*Brief:* Look through the entries that follow and count the lines with the word "nostra". The reply is that number alone.

*Data records:*
::::

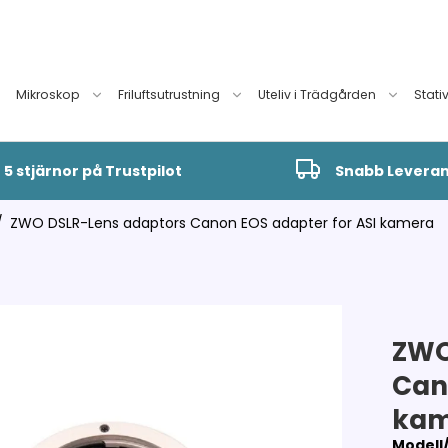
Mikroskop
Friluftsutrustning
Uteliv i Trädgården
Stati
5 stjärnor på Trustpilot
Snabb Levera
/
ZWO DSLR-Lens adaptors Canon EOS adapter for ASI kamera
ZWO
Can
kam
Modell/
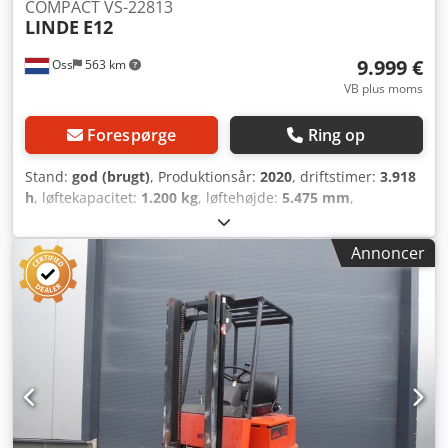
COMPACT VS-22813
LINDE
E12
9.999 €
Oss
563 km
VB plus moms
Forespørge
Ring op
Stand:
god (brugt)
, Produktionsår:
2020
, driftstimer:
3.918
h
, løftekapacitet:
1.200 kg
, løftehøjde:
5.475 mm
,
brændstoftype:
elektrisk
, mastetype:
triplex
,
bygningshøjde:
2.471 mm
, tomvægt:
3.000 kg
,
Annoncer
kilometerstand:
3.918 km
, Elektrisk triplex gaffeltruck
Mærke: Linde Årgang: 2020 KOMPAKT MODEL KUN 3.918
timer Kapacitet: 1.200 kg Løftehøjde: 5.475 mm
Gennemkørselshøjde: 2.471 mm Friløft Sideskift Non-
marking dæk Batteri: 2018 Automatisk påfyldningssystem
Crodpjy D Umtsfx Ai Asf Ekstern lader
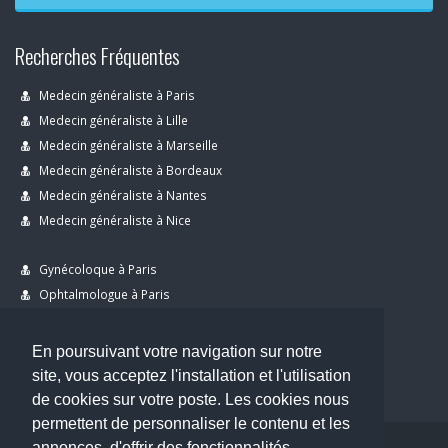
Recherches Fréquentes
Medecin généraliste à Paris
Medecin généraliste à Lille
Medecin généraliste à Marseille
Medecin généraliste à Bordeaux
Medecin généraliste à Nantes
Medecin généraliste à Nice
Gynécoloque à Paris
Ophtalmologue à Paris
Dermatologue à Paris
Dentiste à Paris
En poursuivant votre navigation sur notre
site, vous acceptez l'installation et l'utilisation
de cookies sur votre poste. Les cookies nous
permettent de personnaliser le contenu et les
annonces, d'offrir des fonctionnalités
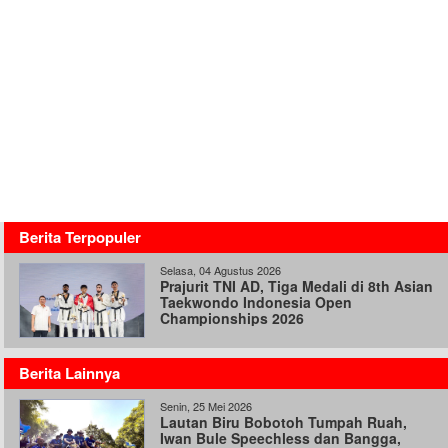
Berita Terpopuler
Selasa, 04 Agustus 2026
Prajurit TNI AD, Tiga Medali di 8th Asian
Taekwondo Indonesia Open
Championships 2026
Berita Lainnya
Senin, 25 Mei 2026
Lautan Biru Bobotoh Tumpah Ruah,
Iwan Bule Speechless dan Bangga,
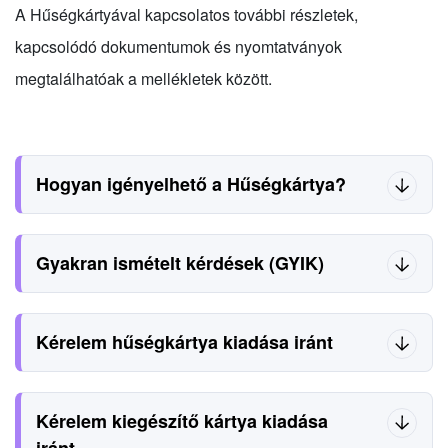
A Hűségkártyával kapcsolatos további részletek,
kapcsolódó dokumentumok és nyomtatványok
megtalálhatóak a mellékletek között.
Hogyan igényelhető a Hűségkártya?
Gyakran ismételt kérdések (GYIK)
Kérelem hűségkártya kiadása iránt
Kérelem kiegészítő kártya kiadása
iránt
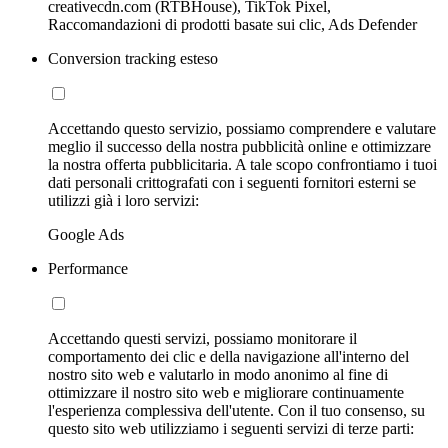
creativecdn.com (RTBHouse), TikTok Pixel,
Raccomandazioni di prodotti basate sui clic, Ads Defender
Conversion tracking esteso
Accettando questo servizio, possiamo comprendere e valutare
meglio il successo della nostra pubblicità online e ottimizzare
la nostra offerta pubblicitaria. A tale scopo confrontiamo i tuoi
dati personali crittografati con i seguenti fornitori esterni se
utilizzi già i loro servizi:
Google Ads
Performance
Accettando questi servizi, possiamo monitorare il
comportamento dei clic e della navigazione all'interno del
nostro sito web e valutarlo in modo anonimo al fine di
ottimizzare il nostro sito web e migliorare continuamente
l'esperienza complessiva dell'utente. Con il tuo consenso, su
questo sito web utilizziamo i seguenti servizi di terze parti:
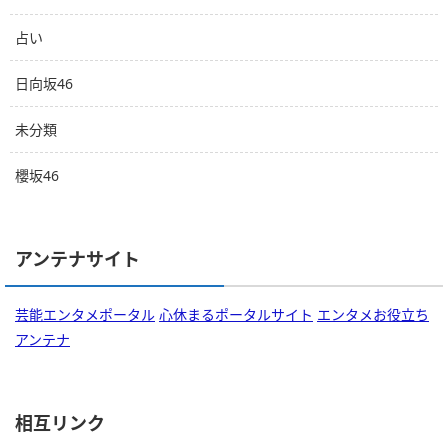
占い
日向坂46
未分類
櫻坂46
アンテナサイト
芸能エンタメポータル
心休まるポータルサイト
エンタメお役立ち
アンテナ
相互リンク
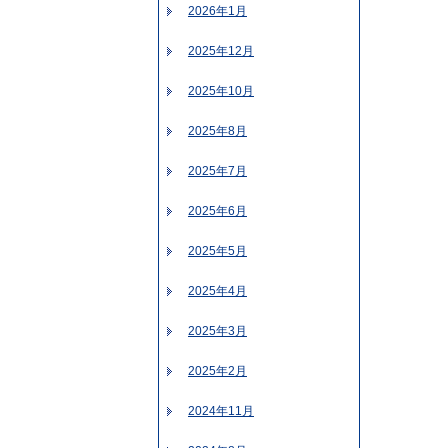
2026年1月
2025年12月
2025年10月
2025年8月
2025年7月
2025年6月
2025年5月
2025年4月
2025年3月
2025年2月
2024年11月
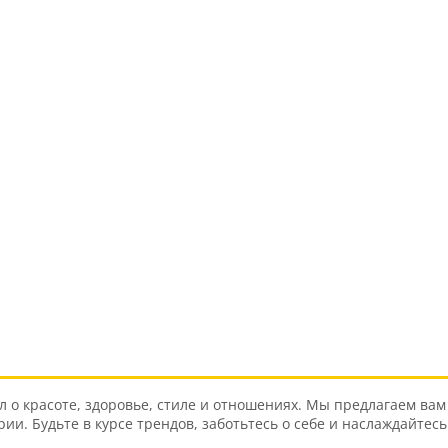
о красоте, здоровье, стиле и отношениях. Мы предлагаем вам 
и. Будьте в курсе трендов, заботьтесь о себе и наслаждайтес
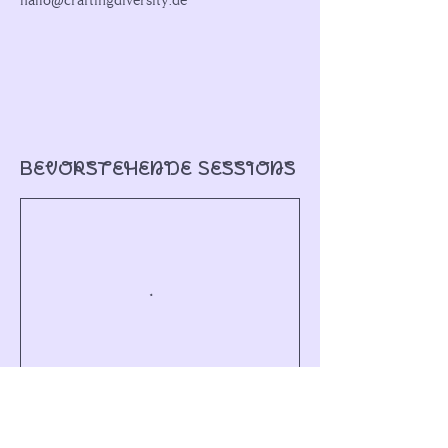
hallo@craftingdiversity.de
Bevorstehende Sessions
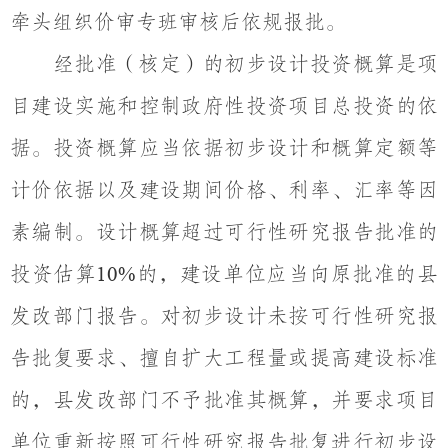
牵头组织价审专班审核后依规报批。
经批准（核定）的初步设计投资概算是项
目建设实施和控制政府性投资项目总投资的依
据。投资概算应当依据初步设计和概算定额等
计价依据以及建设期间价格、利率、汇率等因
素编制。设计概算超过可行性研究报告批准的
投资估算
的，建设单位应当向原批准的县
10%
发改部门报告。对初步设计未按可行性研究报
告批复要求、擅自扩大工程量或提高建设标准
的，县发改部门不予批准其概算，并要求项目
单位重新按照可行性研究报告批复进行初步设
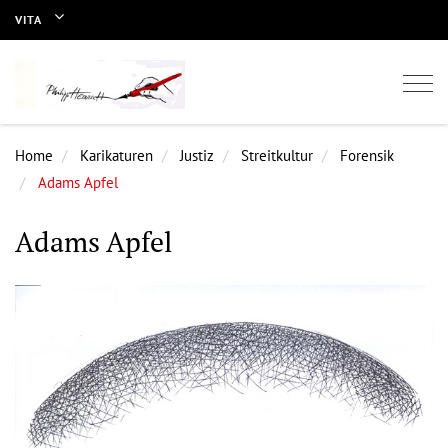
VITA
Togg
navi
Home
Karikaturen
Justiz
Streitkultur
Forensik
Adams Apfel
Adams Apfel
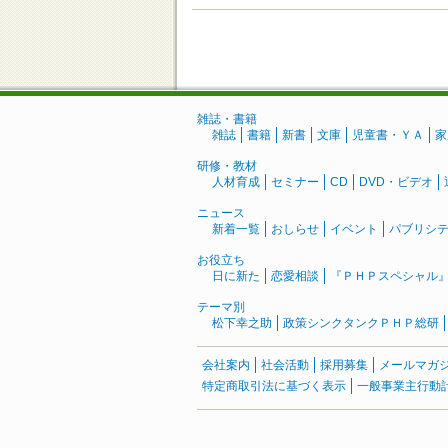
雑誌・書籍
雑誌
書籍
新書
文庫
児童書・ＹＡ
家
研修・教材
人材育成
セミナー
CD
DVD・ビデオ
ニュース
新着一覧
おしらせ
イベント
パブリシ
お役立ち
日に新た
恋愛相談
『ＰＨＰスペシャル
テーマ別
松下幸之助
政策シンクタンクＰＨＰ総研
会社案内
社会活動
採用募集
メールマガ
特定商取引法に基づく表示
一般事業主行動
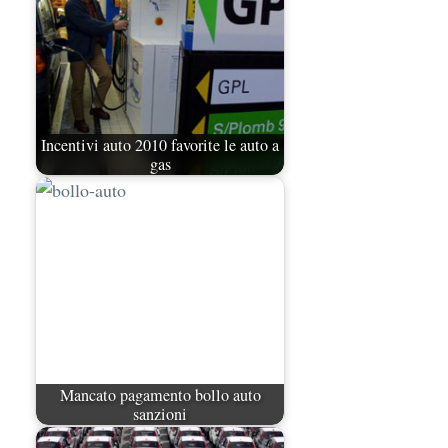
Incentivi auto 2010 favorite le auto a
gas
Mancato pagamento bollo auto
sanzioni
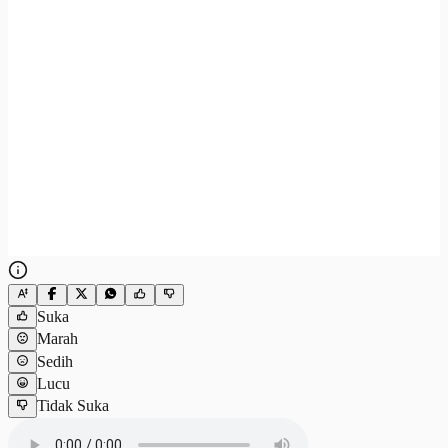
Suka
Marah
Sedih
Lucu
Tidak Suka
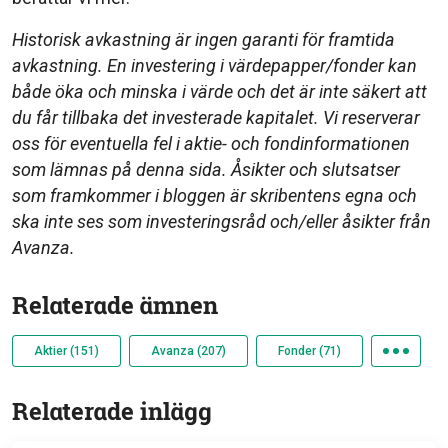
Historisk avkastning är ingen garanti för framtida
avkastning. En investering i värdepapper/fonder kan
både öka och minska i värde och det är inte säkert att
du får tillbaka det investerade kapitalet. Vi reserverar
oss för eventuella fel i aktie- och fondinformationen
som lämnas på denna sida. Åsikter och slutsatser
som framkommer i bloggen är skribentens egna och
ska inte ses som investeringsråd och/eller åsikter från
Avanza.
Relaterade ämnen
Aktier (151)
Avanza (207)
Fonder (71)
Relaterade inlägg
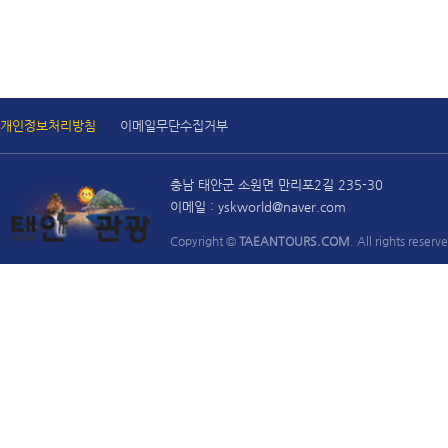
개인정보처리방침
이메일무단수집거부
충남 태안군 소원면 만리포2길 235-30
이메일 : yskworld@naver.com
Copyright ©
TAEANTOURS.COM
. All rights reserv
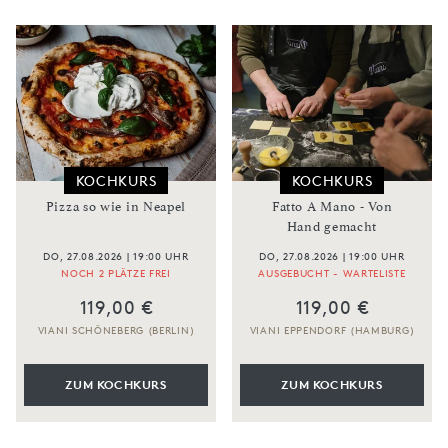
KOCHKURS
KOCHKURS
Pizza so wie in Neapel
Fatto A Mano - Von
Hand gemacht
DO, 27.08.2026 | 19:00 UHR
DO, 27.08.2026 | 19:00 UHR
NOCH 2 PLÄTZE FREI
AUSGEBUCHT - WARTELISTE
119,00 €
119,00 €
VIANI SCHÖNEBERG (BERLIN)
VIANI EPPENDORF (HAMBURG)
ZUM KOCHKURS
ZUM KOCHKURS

::::

*Response:* 2